---
title: "Firewall"
slug: "firewall"
updated: 2026-04-07T09:05:20Z
published: 2026-04-07T09:05:20Z
canonical: "support.perimeter81.com/firewall"
stale: true
---

> ## Documentation Index
> Fetch the complete documentation index at: https://support.perimeter81.com/llms.txt
> Use this file to discover all available pages before exploring further.

# Firewall

The **Firewall** page allows you to create access rules for your network.

To view the **Firewall** page, access the Check Point SASE Administrator Portal and click **Private Access** > **Firewall**.

![](https://cdn.document360.io/44667c0c-50d7-412a-acbd-20d4a41c952e/Images/Documentation/MicrosoftTeams-image%20(8).png)

Note - Contact your account manager to request firewall logging functionality. 

## Use Case

Create rules for specific user groups, resources, and protocols. For example, deny access to the management user group to a certain resource if accessed through the Internet Control Message Protocol (ICMP).
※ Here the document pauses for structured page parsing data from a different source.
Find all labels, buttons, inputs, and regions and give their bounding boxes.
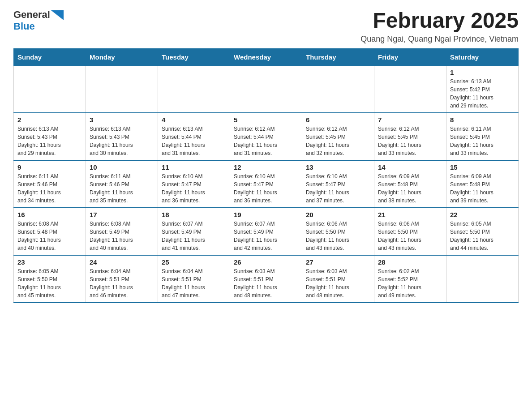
day-number: 1 xyxy=(450,68,515,76)
day-info: Sunrise: 6:04 AM Sunset: 5:51 PM Dayligh… xyxy=(162,267,226,300)
day-info: Sunrise: 6:12 AM Sunset: 5:45 PM Dayligh… xyxy=(306,125,370,157)
day-info: Sunrise: 6:08 AM Sunset: 5:48 PM Dayligh… xyxy=(17,220,82,252)
day-number: 25 xyxy=(162,258,226,266)
calendar-cell: 3Sunrise: 6:13 AM Sunset: 5:43 PM Daylig… xyxy=(86,113,158,160)
weekday-header-saturday: Saturday xyxy=(446,48,519,65)
calendar-cell xyxy=(230,65,302,113)
day-number: 19 xyxy=(234,211,298,218)
day-number: 3 xyxy=(90,116,154,124)
calendar-cell: 5Sunrise: 6:12 AM Sunset: 5:44 PM Daylig… xyxy=(230,113,302,160)
day-info: Sunrise: 6:13 AM Sunset: 5:42 PM Dayligh… xyxy=(450,77,515,110)
calendar-cell xyxy=(158,65,230,113)
calendar-cell: 15Sunrise: 6:09 AM Sunset: 5:48 PM Dayli… xyxy=(446,160,519,208)
day-info: Sunrise: 6:03 AM Sunset: 5:51 PM Dayligh… xyxy=(306,267,370,300)
calendar-cell xyxy=(302,65,374,113)
calendar-cell: 9Sunrise: 6:11 AM Sunset: 5:46 PM Daylig… xyxy=(14,160,86,208)
day-info: Sunrise: 6:06 AM Sunset: 5:50 PM Dayligh… xyxy=(306,220,370,252)
weekday-header-row: SundayMondayTuesdayWednesdayThursdayFrid… xyxy=(14,48,519,65)
title-section: February 2025 Quang Ngai, Quang Ngai Pro… xyxy=(360,9,519,44)
day-number: 8 xyxy=(450,116,515,124)
calendar-cell xyxy=(14,65,86,113)
weekday-header-sunday: Sunday xyxy=(14,48,86,65)
calendar-row-2: 9Sunrise: 6:11 AM Sunset: 5:46 PM Daylig… xyxy=(14,160,519,208)
calendar-cell: 16Sunrise: 6:08 AM Sunset: 5:48 PM Dayli… xyxy=(14,208,86,255)
calendar-cell: 21Sunrise: 6:06 AM Sunset: 5:50 PM Dayli… xyxy=(374,208,446,255)
day-number: 5 xyxy=(234,116,298,124)
calendar-cell: 10Sunrise: 6:11 AM Sunset: 5:46 PM Dayli… xyxy=(86,160,158,208)
svg-marker-0 xyxy=(51,10,64,20)
location-subtitle: Quang Ngai, Quang Ngai Province, Vietnam xyxy=(360,34,519,44)
day-info: Sunrise: 6:09 AM Sunset: 5:48 PM Dayligh… xyxy=(450,172,515,205)
weekday-header-thursday: Thursday xyxy=(302,48,374,65)
day-number: 27 xyxy=(306,258,370,266)
logo-triangle-icon xyxy=(51,10,64,20)
calendar-cell: 7Sunrise: 6:12 AM Sunset: 5:45 PM Daylig… xyxy=(374,113,446,160)
day-number: 15 xyxy=(450,163,515,171)
calendar-cell: 8Sunrise: 6:11 AM Sunset: 5:45 PM Daylig… xyxy=(446,113,519,160)
day-number: 9 xyxy=(17,163,82,171)
day-info: Sunrise: 6:13 AM Sunset: 5:44 PM Dayligh… xyxy=(162,125,226,157)
logo: General Blue xyxy=(13,9,64,32)
calendar-cell: 17Sunrise: 6:08 AM Sunset: 5:49 PM Dayli… xyxy=(86,208,158,255)
calendar-cell: 26Sunrise: 6:03 AM Sunset: 5:51 PM Dayli… xyxy=(230,255,302,303)
calendar-cell: 6Sunrise: 6:12 AM Sunset: 5:45 PM Daylig… xyxy=(302,113,374,160)
calendar-row-0: 1Sunrise: 6:13 AM Sunset: 5:42 PM Daylig… xyxy=(14,65,519,113)
day-info: Sunrise: 6:13 AM Sunset: 5:43 PM Dayligh… xyxy=(17,125,82,157)
day-info: Sunrise: 6:04 AM Sunset: 5:51 PM Dayligh… xyxy=(90,267,154,300)
calendar-cell: 23Sunrise: 6:05 AM Sunset: 5:50 PM Dayli… xyxy=(14,255,86,303)
day-number: 26 xyxy=(234,258,298,266)
calendar-cell xyxy=(374,65,446,113)
calendar-cell: 24Sunrise: 6:04 AM Sunset: 5:51 PM Dayli… xyxy=(86,255,158,303)
day-info: Sunrise: 6:10 AM Sunset: 5:47 PM Dayligh… xyxy=(162,172,226,205)
day-info: Sunrise: 6:11 AM Sunset: 5:45 PM Dayligh… xyxy=(450,125,515,157)
calendar-cell: 13Sunrise: 6:10 AM Sunset: 5:47 PM Dayli… xyxy=(302,160,374,208)
calendar-table: SundayMondayTuesdayWednesdayThursdayFrid… xyxy=(13,48,519,303)
day-info: Sunrise: 6:06 AM Sunset: 5:50 PM Dayligh… xyxy=(378,220,442,252)
day-info: Sunrise: 6:10 AM Sunset: 5:47 PM Dayligh… xyxy=(234,172,298,205)
day-number: 17 xyxy=(90,211,154,218)
day-number: 28 xyxy=(378,258,442,266)
day-number: 13 xyxy=(306,163,370,171)
calendar-cell: 20Sunrise: 6:06 AM Sunset: 5:50 PM Dayli… xyxy=(302,208,374,255)
day-number: 2 xyxy=(17,116,82,124)
weekday-header-monday: Monday xyxy=(86,48,158,65)
calendar-cell: 11Sunrise: 6:10 AM Sunset: 5:47 PM Dayli… xyxy=(158,160,230,208)
calendar-cell xyxy=(446,255,519,303)
calendar-cell: 14Sunrise: 6:09 AM Sunset: 5:48 PM Dayli… xyxy=(374,160,446,208)
weekday-header-tuesday: Tuesday xyxy=(158,48,230,65)
day-number: 12 xyxy=(234,163,298,171)
calendar-row-3: 16Sunrise: 6:08 AM Sunset: 5:48 PM Dayli… xyxy=(14,208,519,255)
day-info: Sunrise: 6:07 AM Sunset: 5:49 PM Dayligh… xyxy=(162,220,226,252)
day-number: 20 xyxy=(306,211,370,218)
day-number: 21 xyxy=(378,211,442,218)
day-info: Sunrise: 6:05 AM Sunset: 5:50 PM Dayligh… xyxy=(450,220,515,252)
calendar-cell: 12Sunrise: 6:10 AM Sunset: 5:47 PM Dayli… xyxy=(230,160,302,208)
day-number: 11 xyxy=(162,163,226,171)
day-info: Sunrise: 6:08 AM Sunset: 5:49 PM Dayligh… xyxy=(90,220,154,252)
day-number: 22 xyxy=(450,211,515,218)
weekday-header-friday: Friday xyxy=(374,48,446,65)
calendar-row-1: 2Sunrise: 6:13 AM Sunset: 5:43 PM Daylig… xyxy=(14,113,519,160)
page-header: General Blue February 2025 Quang Ngai, Q… xyxy=(13,9,519,44)
calendar-cell: 28Sunrise: 6:02 AM Sunset: 5:52 PM Dayli… xyxy=(374,255,446,303)
day-info: Sunrise: 6:07 AM Sunset: 5:49 PM Dayligh… xyxy=(234,220,298,252)
calendar-cell: 2Sunrise: 6:13 AM Sunset: 5:43 PM Daylig… xyxy=(14,113,86,160)
weekday-header-wednesday: Wednesday xyxy=(230,48,302,65)
day-info: Sunrise: 6:12 AM Sunset: 5:44 PM Dayligh… xyxy=(234,125,298,157)
logo-general-text: General xyxy=(13,9,50,21)
day-info: Sunrise: 6:12 AM Sunset: 5:45 PM Dayligh… xyxy=(378,125,442,157)
day-number: 4 xyxy=(162,116,226,124)
day-info: Sunrise: 6:13 AM Sunset: 5:43 PM Dayligh… xyxy=(90,125,154,157)
day-info: Sunrise: 6:09 AM Sunset: 5:48 PM Dayligh… xyxy=(378,172,442,205)
day-info: Sunrise: 6:11 AM Sunset: 5:46 PM Dayligh… xyxy=(90,172,154,205)
logo-blue-text: Blue xyxy=(13,21,35,32)
day-info: Sunrise: 6:10 AM Sunset: 5:47 PM Dayligh… xyxy=(306,172,370,205)
calendar-cell: 27Sunrise: 6:03 AM Sunset: 5:51 PM Dayli… xyxy=(302,255,374,303)
calendar-cell: 25Sunrise: 6:04 AM Sunset: 5:51 PM Dayli… xyxy=(158,255,230,303)
calendar-row-4: 23Sunrise: 6:05 AM Sunset: 5:50 PM Dayli… xyxy=(14,255,519,303)
calendar-cell: 4Sunrise: 6:13 AM Sunset: 5:44 PM Daylig… xyxy=(158,113,230,160)
calendar-cell: 1Sunrise: 6:13 AM Sunset: 5:42 PM Daylig… xyxy=(446,65,519,113)
day-number: 7 xyxy=(378,116,442,124)
day-number: 6 xyxy=(306,116,370,124)
calendar-cell xyxy=(86,65,158,113)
Create a comprehensive rule for the entire network traffic. For example, block all traffic on a specific port.

## Prerequisite

Define your network with IPSec or Check Point SASE Connector tunnel. See [Networks Overview](https://support.perimeter81.com/docs/360023404854-how-to-modify-your-network).

## Access Rules Order

The order of the rules indicate the sequence in which the system checks and applies the rules. For example, if a user tries to access a resource, then the system first checks if the traffic matches rule #1. If it does, it applies the rule. Otherwise, the system checks if the traffic matches rule #2, and so on. If none of the rules match, then the system applies the default rule.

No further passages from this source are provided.